[[ EXERCISE MATERIAL, beginning ]]
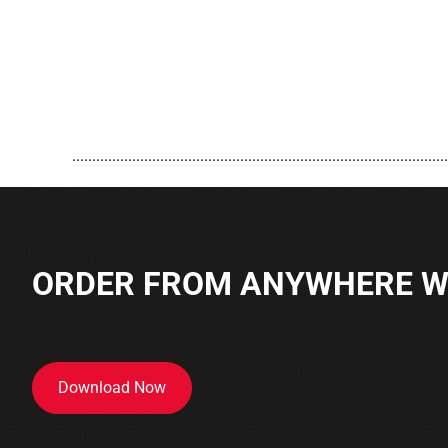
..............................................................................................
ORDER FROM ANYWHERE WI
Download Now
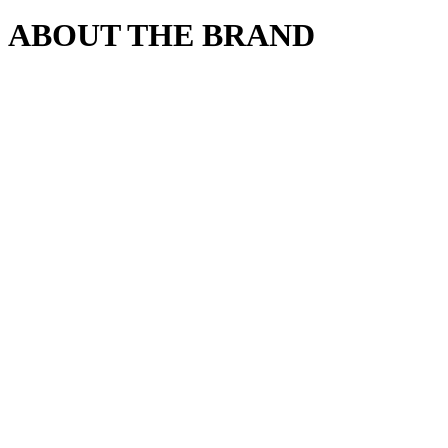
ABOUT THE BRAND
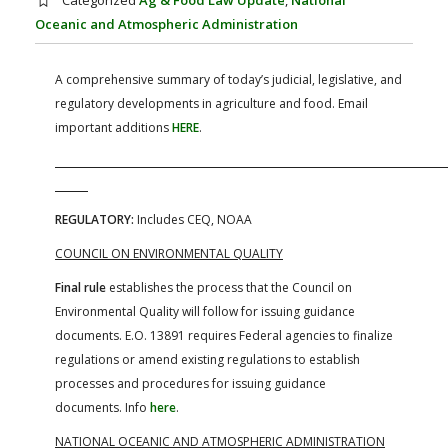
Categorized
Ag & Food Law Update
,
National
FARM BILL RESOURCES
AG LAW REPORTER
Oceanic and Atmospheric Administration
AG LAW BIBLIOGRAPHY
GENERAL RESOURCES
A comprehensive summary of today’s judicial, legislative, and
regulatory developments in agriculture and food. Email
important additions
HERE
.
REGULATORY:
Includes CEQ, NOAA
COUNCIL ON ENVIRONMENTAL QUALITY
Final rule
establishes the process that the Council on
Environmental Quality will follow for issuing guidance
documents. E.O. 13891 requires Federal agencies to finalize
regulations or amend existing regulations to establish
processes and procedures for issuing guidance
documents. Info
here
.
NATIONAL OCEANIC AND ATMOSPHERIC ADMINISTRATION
[[ EXERCISE MATERIAL, end ]]
▶ [WHAT THE TASK REQUIRES] Include the first line of the records, the line containing "establishes the process that the Council on", and every line between them, repeated exactly. Skip the pictures.

▶ [WRITTEN ANSWER]
..............................................................................................
ORDER FROM ANYWHERE WI
Download Now
ABOUT THE BRAND
Categorized
Ag & Food Law Update
,
National
FARM BILL RESOURCES
AG LAW REPORTER
Oceanic and Atmospheric Administration
AG LAW BIBLIOGRAPHY
GENERAL RESOURCES
A comprehensive summary of today’s judicial, legislative, and
regulatory developments in agriculture and food. Email
important additions
HERE
.
REGULATORY:
Includes CEQ, NOAA
COUNCIL ON ENVIRONMENTAL QUALITY
Final rule
establishes the process that the Council on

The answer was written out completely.